Start at the top of the records and, please, print each line exactly through the line that contains "PMR446 walkie talkies", leaving out all pictures.

----

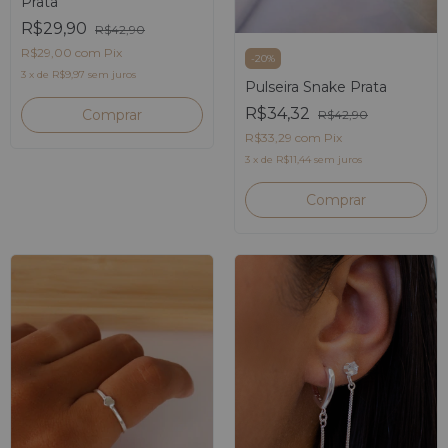
Prata
R$29,90
R$42,90
R$29,00
com
Pix
-
20
%
3
x
de
R$9,97
sem juros
Pulseira Snake Prata
R$34,32
R$42,90
R$33,29
com
Pix
3
x
de
R$11,44
sem juros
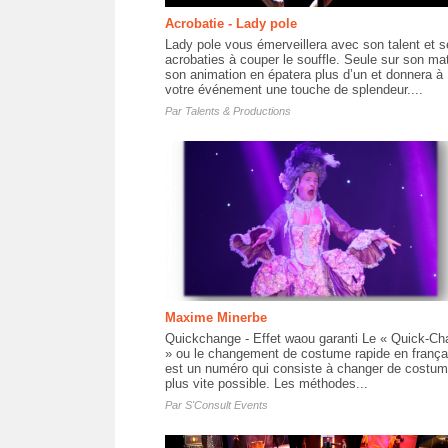
Acrobatie - Lady pole
Lady pole vous émerveillera avec son talent et s
acrobaties à couper le souffle. Seule sur son mat
son animation en épatera plus d’un et donnera à
votre événement une touche de splendeur....
Par
Talents & Productions
Maxime Minerbe
Quickchange - Effet waou garanti Le « Quick-Ch
» ou le changement de costume rapide en frança
est un numéro qui consiste à changer de costum
plus vite possible. Les méthodes...
Par
S'Consult Events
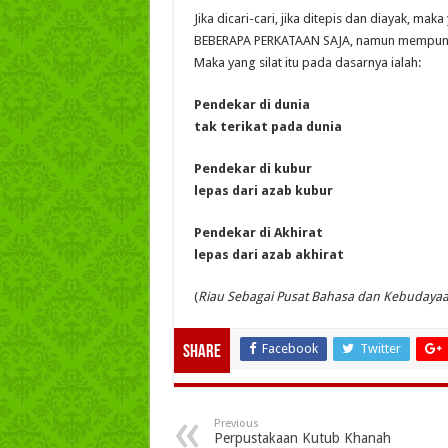
Jika dicari-cari, jika ditepis dan diayak,
BEBERAPA PERKATAAN SAJA, namun mempuny
Maka yang silat itu pada dasarnya ialah:
Pendekar di dunia
tak terikat pada dunia
Pendekar di kubur
lepas dari azab kubur
Pendekar di Akhirat
lepas dari azab akhirat
(
Riau Sebagai Pusat Bahasa dan Kebudaya
Facebook
Twitter
Share
Previous
Perpustakaan Kutub Khanah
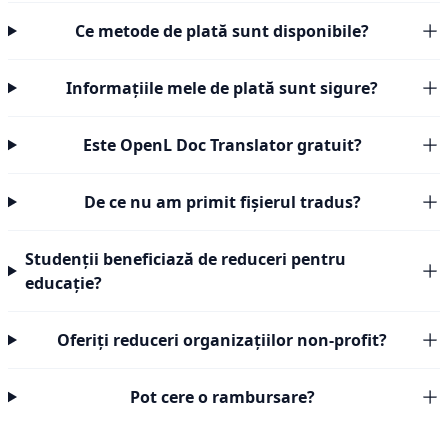
Ce metode de plată sunt disponibile?
Informațiile mele de plată sunt sigure?
Este OpenL Doc Translator gratuit?
De ce nu am primit fișierul tradus?
Studenții beneficiază de reduceri pentru
educație?
Oferiți reduceri organizațiilor non-profit?
Pot cere o rambursare?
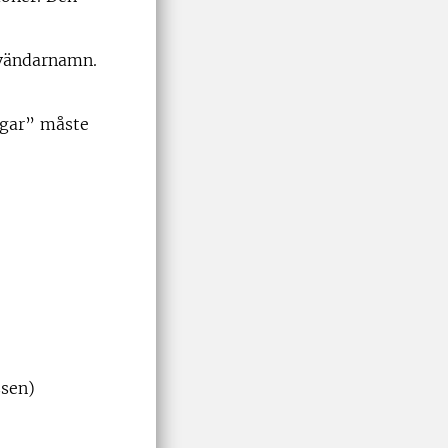
nvändarnamn.
ngar” måste
sen)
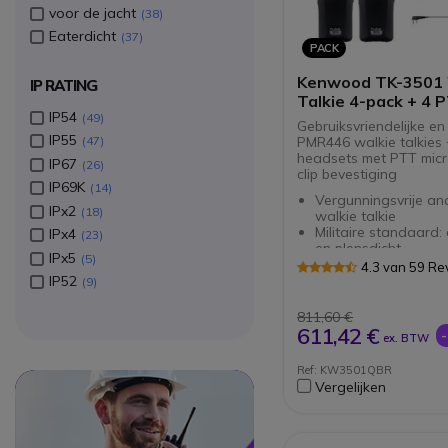
voor de jacht
38
Eaterdicht
37
PACK
Kenwood TK-3501 
IP RATING
Talkie 4-pack + 4 
IP54
49
oortjes
Gebruiksvriendelijke e
IP55
47
PMR446 walkie talkies
headsets met PTT mic
IP67
26
clip bevestiging
IP69K
14
Vergunningsvrije an
IPx2
18
walkie talkie
Militaire standaard
IPx4
23
en plensdicht
IPx5
5
Eenvoudig compact 
4.3 van 59 Re
voor optimaal gebr
IP52
9
Luid en duidelijk gel
16 kanalen
811,60 €
IP54
611,42 €
ex. BTW
VOX-functie
Met 4 PTT headsets
Ref: KW3501QBR
Circle
Circle
Vergelijken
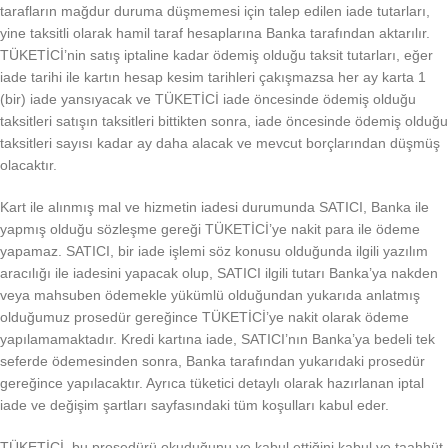
tarafların mağdur duruma düşmemesi için talep edilen iade tutarları,
yine taksitli olarak hamil taraf hesaplarına Banka tarafından aktarılır.
TÜKETİCİ’nin satış iptaline kadar ödemiş olduğu taksit tutarları, eğer
iade tarihi ile kartın hesap kesim tarihleri çakışmazsa her ay karta 1
(bir) iade yansıyacak ve TÜKETİCİ iade öncesinde ödemiş olduğu
taksitleri satışın taksitleri bittikten sonra, iade öncesinde ödemiş olduğu
taksitleri sayısı kadar ay daha alacak ve mevcut borçlarından düşmüş
olacaktır.
Kart ile alınmış mal ve hizmetin iadesi durumunda SATICI, Banka ile
yapmış olduğu sözleşme gereği TÜKETİCİ’ye nakit para ile ödeme
yapamaz. SATICI, bir iade işlemi söz konusu olduğunda ilgili yazılım
aracılığı ile iadesini yapacak olup, SATICI ilgili tutarı Banka’ya nakden
veya mahsuben ödemekle yükümlü olduğundan yukarıda anlatmış
olduğumuz prosedür gereğince TÜKETİCİ’ye nakit olarak ödeme
yapılamamaktadır. Kredi kartına iade, SATICI’nın Banka’ya bedeli tek
seferde ödemesinden sonra, Banka tarafından yukarıdaki prosedür
gereğince yapılacaktır. Ayrıca tüketici detaylı olarak hazırlanan iptal
iade ve değişim şartları sayfasındaki tüm koşulları kabul eder.
TÜKETİCİ, bu prosedürü okuduğunu ve kabul ettiğini kabul ve taahhüt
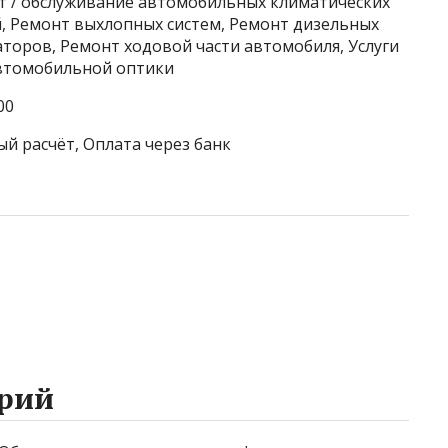
т / обслуживание автомобильных климатических
й, Ремонт выхлопных систем, Ремонт дизельных
аторов, Ремонт ходовой части автомобиля, Услуги
автомобильной оптики
00
ый расчёт, Оплата через банк
рий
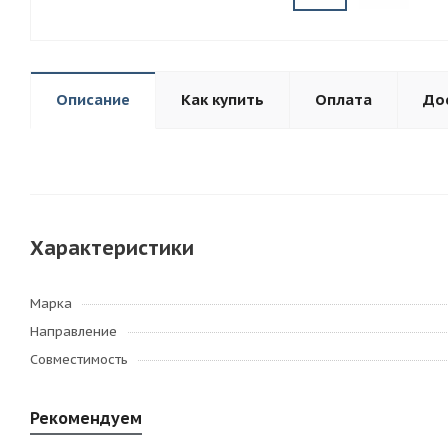
Описание
Как купить
Оплата
До
Характеристики
Марка
Направление
Совместимость
Рекомендуем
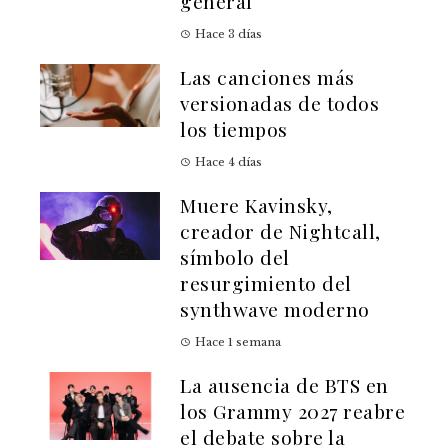
general
Hace 3 días
Las canciones más
versionadas de todos
los tiempos
Hace 4 días
Muere Kavinsky,
creador de Nightcall,
símbolo del
resurgimiento del
synthwave moderno
Hace 1 semana
La ausencia de BTS en
los Grammy 2027 reabre
el debate sobre la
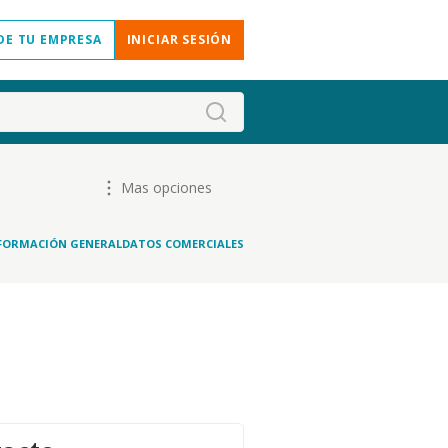
DE TU EMPRESA
INICIAR SESIÓN
Mas opciones
FORMACIÓN GENERAL
DATOS COMERCIALES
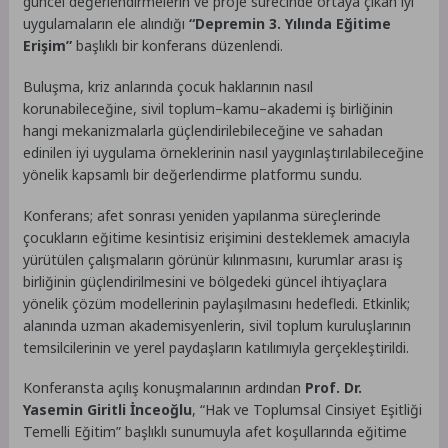
güncel değerlendirmelerin ve proje sürecinde ortaya çıkan iyi
uygulamaların ele alındığı
“Depremin 3. Yılında Eğitime
Erişim”
başlıklı bir konferans düzenlendi.
Buluşma, kriz anlarında çocuk haklarının nasıl
korunabileceğine, sivil toplum–kamu–akademi iş birliğinin
hangi mekanizmalarla güçlendirilebileceğine ve sahadan
edinilen iyi uygulama örneklerinin nasıl yaygınlaştırılabileceğine
yönelik kapsamlı bir değerlendirme platformu sundu.
Konferans; afet sonrası yeniden yapılanma süreçlerinde
çocukların eğitime kesintisiz erişimini desteklemek amacıyla
yürütülen çalışmaların görünür kılınmasını, kurumlar arası iş
birliğinin güçlendirilmesini ve bölgedeki güncel ihtiyaçlara
yönelik çözüm modellerinin paylaşılmasını hedefledi. Etkinlik;
alanında uzman akademisyenlerin, sivil toplum kuruluşlarının
temsilcilerinin ve yerel paydaşların katılımıyla gerçekleştirildi.
Konferansta açılış konuşmalarının ardından
Prof. Dr.
Yasemin Giritli İnceoğlu
, “Hak ve Toplumsal Cinsiyet Eşitliği
Temelli Eğitim” başlıklı sunumuyla afet koşullarında eğitime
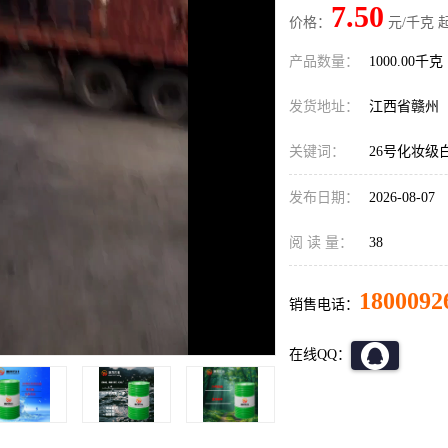
7.50
价格：
元/千克 
产品数量：
1000.00千克
发货地址：
江西省赣州
关键词：
26号化妆级
发布日期：
2026-08-07
阅 读 量：
38
1800092
销售电话：
在线QQ：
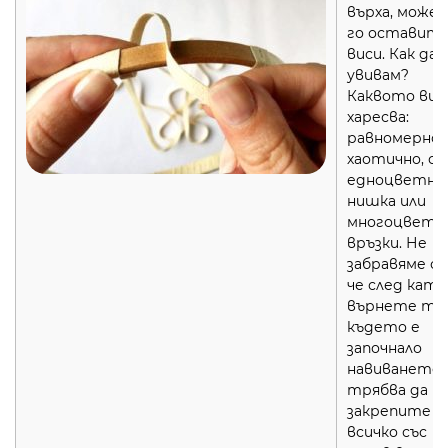
върха, може 
го оставите
виси. Как да
увивам?
Каквото ви
харесва:
равномерно,
хаотично, с
едноцветна
нишка или
многоцветн
връзки. Не
забравяме са
че след като
върнете та
където е
започнало
навиването,
трябва да
закрепите
всичко със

----

EXERCISE RESPONSE
Prata
R$29,90
R$42,90
R$29,00
com
Pix
-
20
%
3
x
de
R$9,97
sem juros
Pulseira Snake Prata
R$34,32
R$42,90
R$33,29
com
Pix
3
x
de
R$11,44
sem juros
Acrobatie - Lady pole
Lady pole vous émerveillera avec son talent et s
acrobaties à couper le souffle. Seule sur son mat
son animation en épatera plus d’un et donnera à
votre événement une touche de splendeur....
Par
Talents & Productions
Maxime Minerbe
Quickchange - Effet waou garanti Le « Quick-Ch
» ou le changement de costume rapide en frança
est un numéro qui consiste à changer de costum
plus vite possible. Les méthodes...
Par
S'Consult Events
Jika dicari-cari, jika ditepis dan diayak,
BEBERAPA PERKATAAN SAJA, namun mempuny
Maka yang silat itu pada dasarnya ialah:
Pendekar di dunia
tak terikat pada dunia
Pendekar di kubur
lepas dari azab kubur
Pendekar di Akhirat
lepas dari azab akhirat
(
Riau Sebagai Pusat Bahasa dan Kebudaya
Facebook
Twitter
Share
Previous
Perpustakaan Kutub Khanah
Ce metode de plată sunt disponibile?
Informațiile mele de plată sunt sigure?
Este OpenL Doc Translator gratuit?
De ce nu am primit fișierul tradus?
Studenții beneficiază de reduceri pentru
educație?
Oferiți reduceri organizațiilor non-profit?
Pot cere o rambursare?
nvändarnamn.
ngar” måste
sen)
voor de jacht
38
Eaterdicht
37
PACK
Kenwood TK-3501 
IP RATING
Talkie 4-pack + 4 
IP54
49
oortjes
Gebruiksvriendelijke e
IP55
47
PMR446 walkie talkies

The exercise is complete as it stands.